▶ WHAT TO PRODUCE
Show all lines below holding the string "ogrlica".

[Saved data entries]

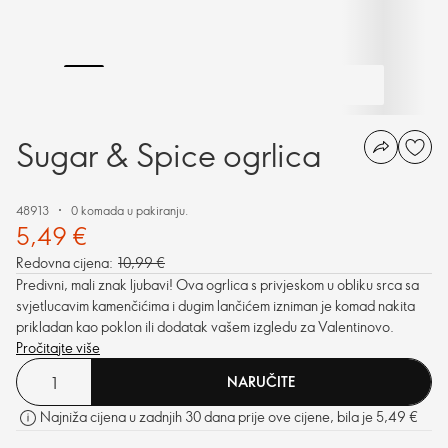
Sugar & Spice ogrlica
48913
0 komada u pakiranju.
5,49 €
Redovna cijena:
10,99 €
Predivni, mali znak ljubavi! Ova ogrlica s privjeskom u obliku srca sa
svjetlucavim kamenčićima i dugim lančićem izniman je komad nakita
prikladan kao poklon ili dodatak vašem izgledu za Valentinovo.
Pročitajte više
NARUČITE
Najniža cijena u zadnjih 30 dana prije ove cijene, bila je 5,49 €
* * *
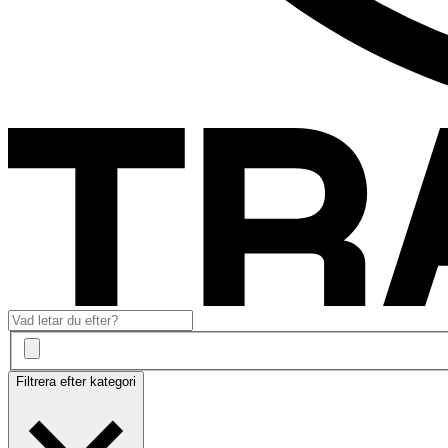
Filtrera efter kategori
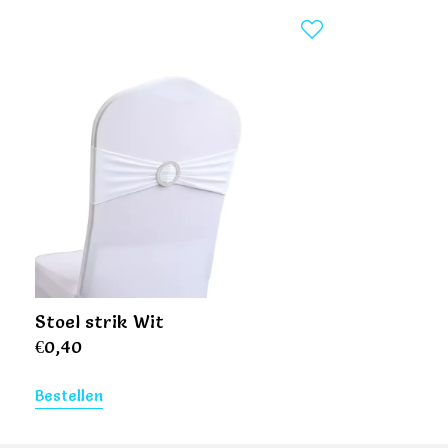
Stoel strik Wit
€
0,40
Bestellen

▶ EXERCISE SOLUTION
Sugar & Spice ogrlica
Predivni, mali znak ljubavi! Ova ogrlica s privjeskom u obliku srca sa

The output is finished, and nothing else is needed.